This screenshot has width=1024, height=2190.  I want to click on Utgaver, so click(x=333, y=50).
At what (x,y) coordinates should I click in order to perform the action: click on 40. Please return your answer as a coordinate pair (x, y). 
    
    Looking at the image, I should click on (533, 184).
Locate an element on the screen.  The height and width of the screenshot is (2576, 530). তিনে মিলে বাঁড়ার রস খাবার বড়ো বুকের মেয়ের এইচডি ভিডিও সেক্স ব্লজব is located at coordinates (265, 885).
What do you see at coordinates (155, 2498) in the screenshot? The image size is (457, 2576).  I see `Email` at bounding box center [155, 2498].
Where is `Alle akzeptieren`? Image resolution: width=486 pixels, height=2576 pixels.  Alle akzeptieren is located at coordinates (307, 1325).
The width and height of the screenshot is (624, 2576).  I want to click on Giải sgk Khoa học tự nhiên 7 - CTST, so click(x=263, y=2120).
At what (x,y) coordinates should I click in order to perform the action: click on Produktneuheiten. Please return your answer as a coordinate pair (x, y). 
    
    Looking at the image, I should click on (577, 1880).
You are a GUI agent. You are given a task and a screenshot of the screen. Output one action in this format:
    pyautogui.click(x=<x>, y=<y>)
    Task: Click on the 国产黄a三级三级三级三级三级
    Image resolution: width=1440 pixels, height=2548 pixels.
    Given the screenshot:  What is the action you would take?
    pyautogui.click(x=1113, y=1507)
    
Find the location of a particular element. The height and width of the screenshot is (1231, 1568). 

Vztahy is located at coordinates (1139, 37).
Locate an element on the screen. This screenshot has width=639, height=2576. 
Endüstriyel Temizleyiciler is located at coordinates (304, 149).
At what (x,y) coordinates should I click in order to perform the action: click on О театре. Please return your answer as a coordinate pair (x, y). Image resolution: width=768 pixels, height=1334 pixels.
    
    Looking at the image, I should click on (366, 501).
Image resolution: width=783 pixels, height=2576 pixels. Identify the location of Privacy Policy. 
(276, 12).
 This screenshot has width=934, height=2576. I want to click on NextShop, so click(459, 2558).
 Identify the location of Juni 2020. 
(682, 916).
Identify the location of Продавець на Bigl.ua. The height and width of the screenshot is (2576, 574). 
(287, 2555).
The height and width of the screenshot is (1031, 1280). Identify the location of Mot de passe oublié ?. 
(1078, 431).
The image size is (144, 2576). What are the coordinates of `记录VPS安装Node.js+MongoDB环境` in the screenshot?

********************

=== Problem ===
Take the entries above and transcribe them exactly as they stand.

=== Solution to this task ===
This screenshot has width=1024, height=2190.  I want to click on Utgaver, so click(x=333, y=50).
At what (x,y) coordinates should I click in order to perform the action: click on 40. Please return your answer as a coordinate pair (x, y). 
    
    Looking at the image, I should click on (533, 184).
Locate an element on the screen.  The height and width of the screenshot is (2576, 530). তিনে মিলে বাঁড়ার রস খাবার বড়ো বুকের মেয়ের এইচডি ভিডিও সেক্স ব্লজব is located at coordinates (265, 885).
What do you see at coordinates (155, 2498) in the screenshot? The image size is (457, 2576).  I see `Email` at bounding box center [155, 2498].
Where is `Alle akzeptieren`? Image resolution: width=486 pixels, height=2576 pixels.  Alle akzeptieren is located at coordinates (307, 1325).
The width and height of the screenshot is (624, 2576).  I want to click on Giải sgk Khoa học tự nhiên 7 - CTST, so click(x=263, y=2120).
At what (x,y) coordinates should I click in order to perform the action: click on Produktneuheiten. Please return your answer as a coordinate pair (x, y). 
    
    Looking at the image, I should click on (577, 1880).
You are a GUI agent. You are given a task and a screenshot of the screen. Output one action in this format:
    pyautogui.click(x=<x>, y=<y>)
    Task: Click on the 国产黄a三级三级三级三级三级
    Image resolution: width=1440 pixels, height=2548 pixels.
    Given the screenshot:  What is the action you would take?
    pyautogui.click(x=1113, y=1507)
    
Find the location of a particular element. The height and width of the screenshot is (1231, 1568). 

Vztahy is located at coordinates (1139, 37).
Locate an element on the screen. This screenshot has width=639, height=2576. 
Endüstriyel Temizleyiciler is located at coordinates (304, 149).
At what (x,y) coordinates should I click in order to perform the action: click on О театре. Please return your answer as a coordinate pair (x, y). Image resolution: width=768 pixels, height=1334 pixels.
    
    Looking at the image, I should click on (366, 501).
Image resolution: width=783 pixels, height=2576 pixels. Identify the location of Privacy Policy. 
(276, 12).
 This screenshot has width=934, height=2576. I want to click on NextShop, so click(459, 2558).
 Identify the location of Juni 2020. 
(682, 916).
Identify the location of Продавець на Bigl.ua. The height and width of the screenshot is (2576, 574). 
(287, 2555).
The height and width of the screenshot is (1031, 1280). Identify the location of Mot de passe oublié ?. 
(1078, 431).
The image size is (144, 2576). What are the coordinates of `记录VPS安装Node.js+MongoDB环境` in the screenshot?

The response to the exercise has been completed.